### PROVIDED INFORMATION
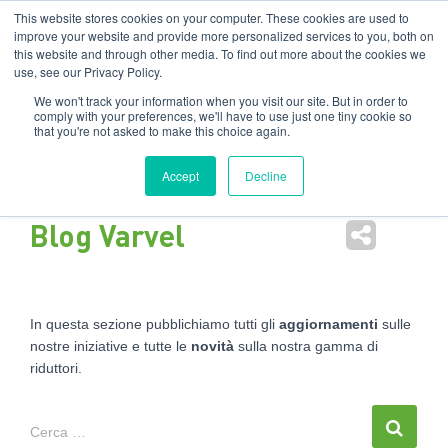
Filiali
:
India
USA
EN
IT
This website stores cookies on your computer. These cookies are used to
improve your website and provide more personalized services to you, both on
this website and through other media. To find out more about the cookies we
Nav
use, see our Privacy Policy.
tog
We won't track your information when you visit our site. But in order to
comply with your preferences, we'll have to use just one tiny cookie so
that you're not asked to make this choice again.
Accept
Decline
Blog Varvel
In questa sezione pubblichiamo tutti gli
aggiornamenti
sulle
nostre iniziative e tutte le
novità
sulla nostra gamma di
riduttori.
Cerca …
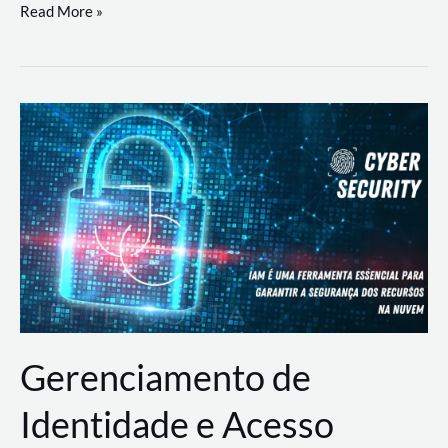
DevSecOps
Read More »
na
Prática:
Integrando
Desenvolvimento,
Segurança
e
Operações
Gerenciamento de
Identidade e Acesso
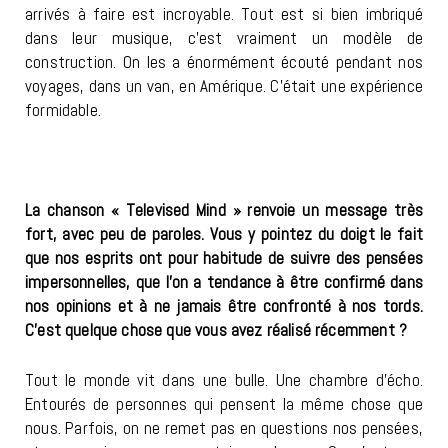
arrivés à faire est incroyable. Tout est si bien imbriqué
dans leur musique, c’est vraiment un modèle de
construction. On les a énormément écouté pendant nos
voyages, dans un van, en Amérique. C’était une expérience
formidable.
La chanson « Televised Mind » renvoie un message très
fort, avec peu de paroles. Vous y pointez du doigt le fait
que nos esprits ont pour habitude de suivre des pensées
impersonnelles, que l’on a tendance à être confirmé dans
nos opinions et à ne jamais être confronté à nos tords.
C’est quelque chose que vous avez réalisé récemment ?
Tout le monde vit dans une bulle. Une chambre d’écho.
Entourés de personnes qui pensent la même chose que
nous. Parfois, on ne remet pas en questions nos pensées,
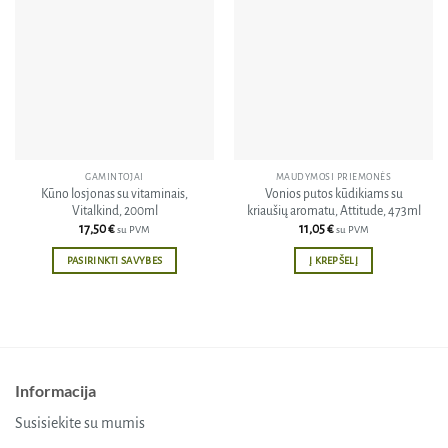
Pridėti
Pridėti
į norų
į norų
sąrašą
sąrašą
GAMINTOJAI
MAUDYMOSI PRIEMONĖS
Kūno losjonas su vitaminais,
Vonios putos kūdikiams su
Vitalkind, 200ml
kriaušių aromatu, Attitude, 473ml
17,50
€
11,05
€
su PVM
su PVM
PASIRINKTI SAVYBES
Į KREPŠELĮ
This
product
has
multiple
variants.
Informacija
The
options
Susisiekite su mumis
may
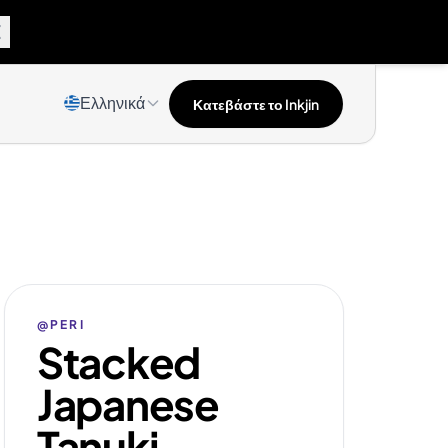
Ελληνικά
Κατεβάστε το Inkjin
@PERI
Stacked
Japanese
Tanuki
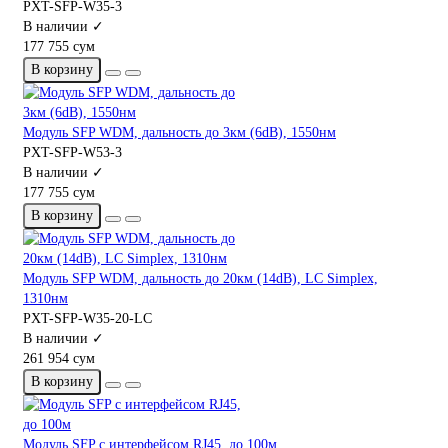
PXT-SFP-W35-3
В наличии ✓
177 755 сум
В корзину
Модуль SFP WDM, дальность до 3км (6dB), 1550нм
PXT-SFP-W53-3
В наличии ✓
177 755 сум
В корзину
Модуль SFP WDM, дальность до 20км (14dB), LC Simplex,
1310нм
PXT-SFP-W35-20-LC
В наличии ✓
261 954 сум
В корзину
Модуль SFP с интерфейсом RJ45, до 100м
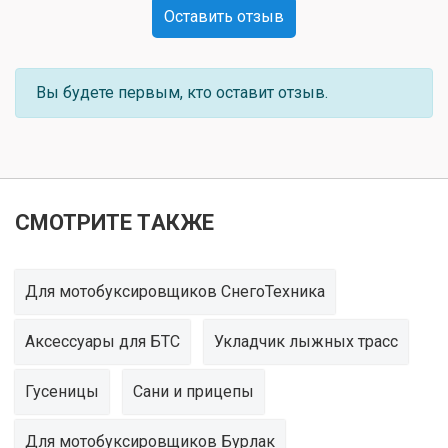
Оставить отзыв
Вы будете первым, кто оставит отзыв.
СМОТРИТЕ ТАКЖЕ
Для мотобуксировщиков СнегоТехника
Аксессуары для БТС
Укладчик лыжных трасс
Гусеницы
Сани и прицепы
Для мотобуксировщиков Бурлак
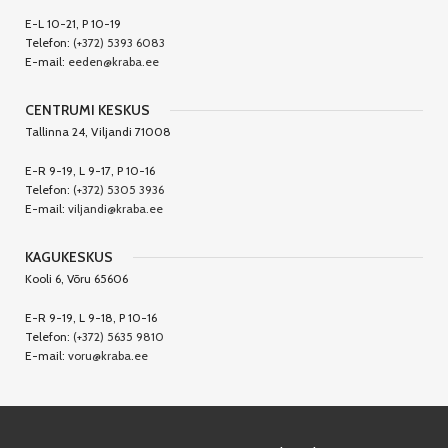
E-L 10-21, P 10-19
Telefon:
(+372) 5393 6083
E-mail:
eeden@kraba.ee
CENTRUMI KESKUS
Tallinna 24, Viljandi 71008
E-R 9-19, L 9-17, P 10-16
Telefon:
(+372) 5305 3936
E-mail:
viljandi@kraba.ee
KAGUKESKUS
Kooli 6, Võru 65606
E-R 9-19, L 9-18, P 10-16
Telefon:
(+372) 5635 9810
E-mail:
voru@kraba.ee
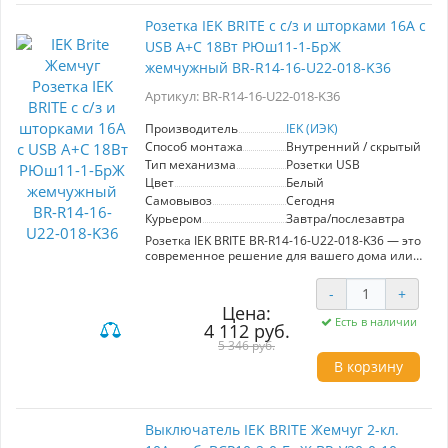
подходит для подключения различных
бытовых приборов, обеспечивая стабильную
Розетка IEK BRITE с с/з и шторками 16А с
работу. Удобная конструкция позволяет легко
USB A+C 18Вт РЮш11-1-БрЖ
устанавливать и заменять устройство, а
высококачественные материалы гарантируют
жемчужный BR-R14-16-U22-018-K36
долговечность и надежность в эксплуатации.
IEK BRITE — это идеальный выбор для тех, кто
Артикул: BR-R14-16-U22-018-K36
ценит функциональность и эстетику в одном
решении.
Производитель
IEK (ИЭК)
Способ монтажа
Внутренний / скрытый
Тип механизма
Розетки USB
Цвет
Белый
Самовывоз
Сегодня
Курьером
Завтра/послезавтра
Розетка IEK BRITE BR-R14-16-U22-018-K36 — это
современное решение для вашего дома или
офиса. Она оснащена защитными шторками и
обеспечивает безопасное подключение
-
+
устройств с током до 16А. Встроенные USB-
Цена:
порты A и C мощностью 18Вт позволяют
Есть в наличии
4 112 руб.
одновременно заряжать несколько гаджетов,
что удобно в условиях активного
5 346 руб.
использования. Элегантный жемчужный цвет
В корзину
гармонично вписывается в любой интерьер,
добавляя стиль и современность. Простота
установки и надежность конструкции делают
эту розетку идеальным выбором для
Выключатель IEK BRITE Жемчуг 2-кл.
пользователей, ценящих качество и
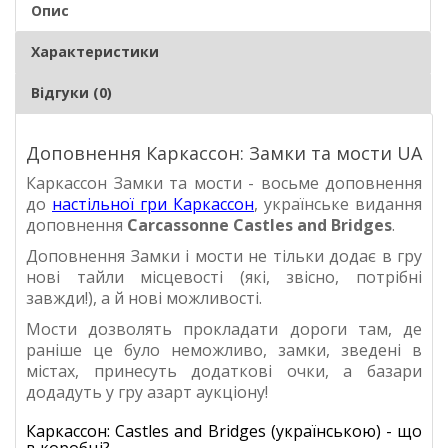
Опис
Характеристики
Відгуки (0)
Доповнення Каркассон: Замки та мости UA
Каркассон Замки та мости - восьме доповнення
до
настільної гри Каркассон
, українське видання
доповнення
Carcassonne
Castles and Bridges
.
Доповнення Замки і мости не тільки додає в гру
нові тайли місцевості (які, звісно, потрібні
завжди!), а й нові можливості.
Мости дозволять прокладати дороги там, де
раніше це було неможливо, замки, зведені в
містах, принесуть додаткові очки, а базари
додадуть у гру азарт аукціону!
Каркассон: Castles and Bridges (українською) - що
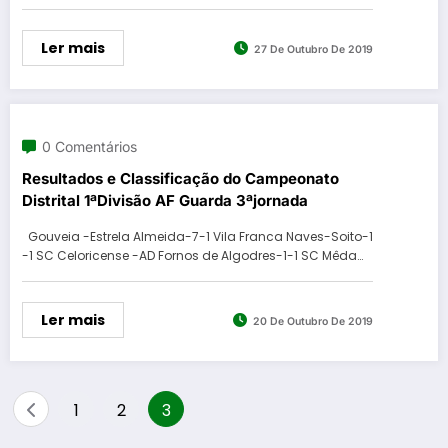
Ler mais
27 De Outubro De 2019
0 Comentários
Resultados e Classificação do Campeonato
Distrital 1ªDivisão AF Guarda 3ªjornada
Gouveia -Estrela Almeida-7-1 Vila Franca Naves-Soito-1
-1 SC Celoricense -AD Fornos de Algodres-1-1 SC Mêda…
Ler mais
20 De Outubro De 2019
Paginação
1
2
3
dos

### REQUIRED WORK
Your answer should consist solely of the lines from the one holding "пользователей, ценящих качество и" through the end of the listing, reproduced exactly and without pictures.

### TASK RESULT
пользователей, ценящих качество и
Опис
Характеристики
Відгуки (0)
Доповнення Каркассон: Замки та мости UA
Каркассон Замки та мости - восьме доповнення
до
настільної гри Каркассон
, українське видання
доповнення
Carcassonne
Castles and Bridges
.
Доповнення Замки і мости не тільки додає в гру
нові тайли місцевості (які, звісно, потрібні
завжди!), а й нові можливості.
Мости дозволять прокладати дороги там, де
раніше це було неможливо, замки, зведені в
містах, принесуть додаткові очки, а базари
додадуть у гру азарт аукціону!
Каркассон: Castles and Bridges (українською) - що
Ler mais
27 De Outubro De 2019
0 Comentários
Resultados e Classificação do Campeonato
Distrital 1ªDivisão AF Guarda 3ªjornada
Gouveia -Estrela Almeida-7-1 Vila Franca Naves-Soito-1
-1 SC Celoricense -AD Fornos de Algodres-1-1 SC Mêda…
Ler mais
20 De Outubro De 2019
Paginação
1
2
3
dos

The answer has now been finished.